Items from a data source
▼
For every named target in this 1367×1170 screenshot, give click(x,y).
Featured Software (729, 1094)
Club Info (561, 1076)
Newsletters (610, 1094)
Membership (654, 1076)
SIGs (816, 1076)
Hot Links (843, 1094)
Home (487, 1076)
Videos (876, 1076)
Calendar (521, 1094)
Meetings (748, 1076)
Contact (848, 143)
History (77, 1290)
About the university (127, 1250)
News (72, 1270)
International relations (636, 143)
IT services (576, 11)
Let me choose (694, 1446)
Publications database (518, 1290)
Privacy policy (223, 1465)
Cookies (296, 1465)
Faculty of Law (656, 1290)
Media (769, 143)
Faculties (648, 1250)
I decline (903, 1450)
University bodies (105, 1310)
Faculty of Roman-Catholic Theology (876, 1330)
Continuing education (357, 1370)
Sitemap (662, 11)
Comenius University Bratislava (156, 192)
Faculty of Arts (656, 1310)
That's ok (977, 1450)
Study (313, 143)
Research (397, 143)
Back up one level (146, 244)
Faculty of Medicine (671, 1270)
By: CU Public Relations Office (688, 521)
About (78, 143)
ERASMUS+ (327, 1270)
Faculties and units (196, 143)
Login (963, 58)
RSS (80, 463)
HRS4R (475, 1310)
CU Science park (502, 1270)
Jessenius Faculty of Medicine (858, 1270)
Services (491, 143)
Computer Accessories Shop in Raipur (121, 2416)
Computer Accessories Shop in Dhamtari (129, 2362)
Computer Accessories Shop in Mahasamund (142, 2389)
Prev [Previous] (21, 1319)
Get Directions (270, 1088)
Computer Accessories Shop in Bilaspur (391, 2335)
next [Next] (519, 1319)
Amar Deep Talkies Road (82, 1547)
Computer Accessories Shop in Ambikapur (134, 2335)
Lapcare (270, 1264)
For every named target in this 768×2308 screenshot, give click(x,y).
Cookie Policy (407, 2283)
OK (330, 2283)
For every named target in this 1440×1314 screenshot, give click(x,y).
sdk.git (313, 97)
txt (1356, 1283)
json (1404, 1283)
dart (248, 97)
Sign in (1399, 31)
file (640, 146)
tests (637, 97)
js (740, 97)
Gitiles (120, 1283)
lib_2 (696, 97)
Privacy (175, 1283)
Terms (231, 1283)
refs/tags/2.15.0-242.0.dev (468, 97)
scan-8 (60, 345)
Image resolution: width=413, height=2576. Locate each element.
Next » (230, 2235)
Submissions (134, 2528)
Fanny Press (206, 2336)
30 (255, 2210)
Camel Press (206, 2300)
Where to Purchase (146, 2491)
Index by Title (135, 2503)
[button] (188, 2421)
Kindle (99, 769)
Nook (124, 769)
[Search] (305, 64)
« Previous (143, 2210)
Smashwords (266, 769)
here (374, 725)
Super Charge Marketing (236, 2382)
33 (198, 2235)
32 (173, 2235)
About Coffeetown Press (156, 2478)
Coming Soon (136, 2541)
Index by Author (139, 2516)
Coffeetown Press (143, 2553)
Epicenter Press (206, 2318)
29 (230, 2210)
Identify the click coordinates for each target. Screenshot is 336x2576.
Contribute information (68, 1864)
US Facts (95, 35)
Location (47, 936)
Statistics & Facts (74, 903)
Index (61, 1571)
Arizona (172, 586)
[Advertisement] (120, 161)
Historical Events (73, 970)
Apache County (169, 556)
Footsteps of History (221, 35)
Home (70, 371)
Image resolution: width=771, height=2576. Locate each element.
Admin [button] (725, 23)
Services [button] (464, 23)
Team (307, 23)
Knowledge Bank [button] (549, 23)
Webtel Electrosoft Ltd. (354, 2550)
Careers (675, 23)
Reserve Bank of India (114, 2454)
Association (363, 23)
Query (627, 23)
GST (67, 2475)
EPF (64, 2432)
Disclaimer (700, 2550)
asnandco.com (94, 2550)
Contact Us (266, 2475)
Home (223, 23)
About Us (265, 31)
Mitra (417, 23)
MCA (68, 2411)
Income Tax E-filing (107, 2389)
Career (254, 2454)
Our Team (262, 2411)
▲
◆ Your instructions ◆
Set down again, word for word, the stretch of records from the line with "CU Science park (502, 1270)" to the line with "Prev [Previous] (21, 1319)", both of those lines included.

◆ Solution below ◆
CU Science park (502, 1270)
Jessenius Faculty of Medicine (858, 1270)
Services (491, 143)
Computer Accessories Shop in Raipur (121, 2416)
Computer Accessories Shop in Dhamtari (129, 2362)
Computer Accessories Shop in Mahasamund (142, 2389)
Prev [Previous] (21, 1319)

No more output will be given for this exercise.